Née à Bologne en 1973, établie à Paris depuis plusieurs années, Beatrice Alemagna n’est pas de ces artistes qui aiment à se répéter et dont on reconnaît la " patte " (ou la pâte) au premier coup d’œil. Sans négliger les coups du sort et retournements de situation indispensables à tout bon scénario, l’auteur illustratrice use plus volontiers du rebondissement graphique. Dans Mon amour, l’un de ses plus récents albums, la quête d’identité d’" un étrange animal " qui peine à se définir autrement que par élimination ("Pas un crocodile, ni un castor… Rien à voir avec un hippopotame. Pas une taupe. Ni un sanglier. Mais qui suis-je ?") se double d’un travail toujours plus inattendu à base de tissus et de boutons, sans que jamais Beatrice Alemagna ne perde le fil de cette drôle d’histoire.

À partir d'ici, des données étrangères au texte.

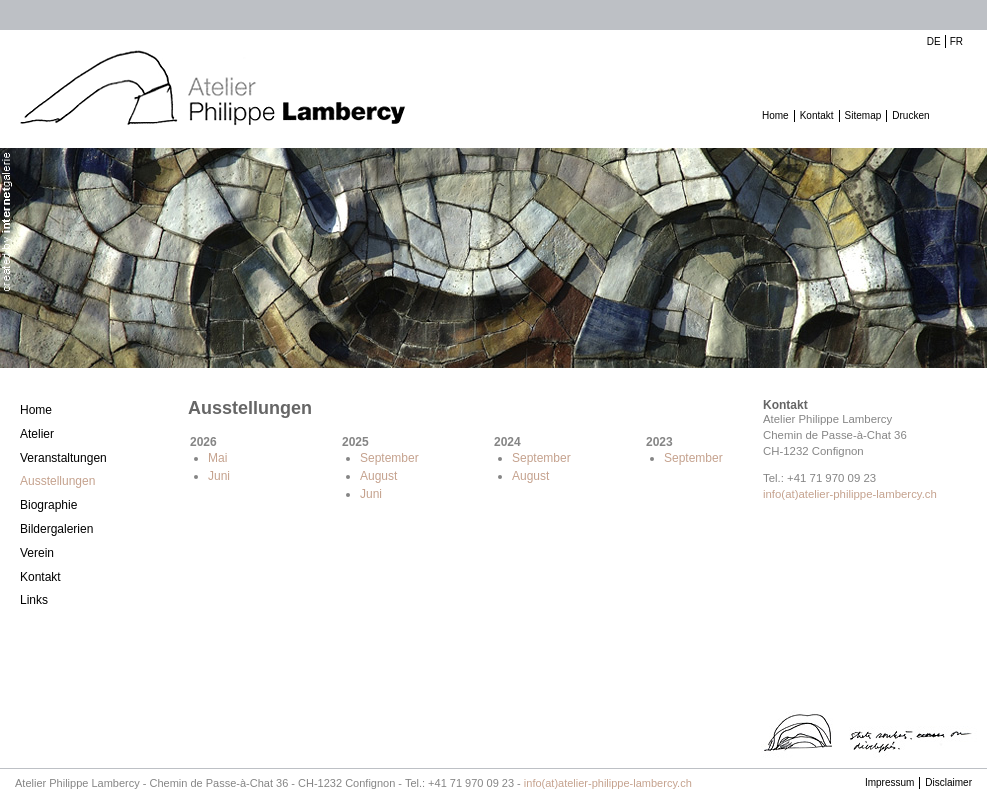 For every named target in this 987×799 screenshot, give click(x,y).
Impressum (889, 782)
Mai (217, 458)
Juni (219, 476)
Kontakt (817, 115)
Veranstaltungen (63, 458)
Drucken (910, 115)
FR (956, 41)
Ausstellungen (57, 481)
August (378, 476)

Dans un style très différent, où feutre et pastel, pour simplifier, emprunteraient aux dessins d’enfants, Une maman trop pressée narre deux courses-poursuites simultanées et presque aussi haletantes : celle d’une mère à la recherche de son fils égaré dans un supermarché, et celle du texte après l’image, un temps distancé, mais qui finit par combler son retard vers la fin de l’ouvrage. Le jeu sur les proportions, la variété des cadrages et des points de vue le disputent à la loufoquerie des situations — la mère confond successivement sa progéniture avec un éléphant, un loup avec un ogre au chômage, un agent de police avec un roi imaginaire… Dans Le trésor de Clara, pourtant destinée aux très jeunes, l’art du contre-pied consiste plutôt à déjouer toute mièvrerie pour évoquer le sort des enfants de la rue brésiliens ("Certains respirent dans des bouteilles en plastique une colle qui les fait sourire sans raison.") tandis que l’originalité de la technique utilisée — le monotype, élargit à nouveau la palette artistique.

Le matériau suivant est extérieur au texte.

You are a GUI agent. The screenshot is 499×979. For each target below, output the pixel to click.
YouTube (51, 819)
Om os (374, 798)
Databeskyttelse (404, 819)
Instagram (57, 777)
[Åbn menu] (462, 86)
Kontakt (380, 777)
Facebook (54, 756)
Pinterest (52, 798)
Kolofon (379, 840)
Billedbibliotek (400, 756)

Cette volonté de marquer la différence prend à l’occasion des résonances plus profondes encore. Différent, le chien de garde du Secret d’Ugolin l’est assurément, puisqu’il aime les chats au point d’en adopter les attitudes avant de se confondre avec un matou en proie aux mêmes troubles identitaires. La scène de l’" outing " devant les parents consternés vaut son pesant de caviar. Enfin un éloge de la mixité qui ne sombre pas dans les eaux tiédasses du politiquement correct. Différente, Gisèle de verre, native d’" un village à côté de Bilbao et de Florence ", ne l’est pas moins puisque cette étrange enfant vient au monde transparente : " Depuis le début, elle avait remarqué que ses idées flottaient dans sa tête comme les bouteilles dans l’eau et qu’elles restaient suspendues comme les ballons dans l’air. On pouvait feuilleter ses pensées telles les pages d’un livre ouvert. " Petit exploit graphique que cette combinaison de dessin, de collage et même, transparence oblige, de papier calque. Petite merveille que ce conte philosophique d’un être qui souffre en somme d’être trop compris et s’en va sur les routes, " frêle et lumineuse ", avec son sourire et une citation de Khalil Gibran pour tout bagage : " Celui qui écoute la vérité n’est pas inférieur à celui qui la dit. "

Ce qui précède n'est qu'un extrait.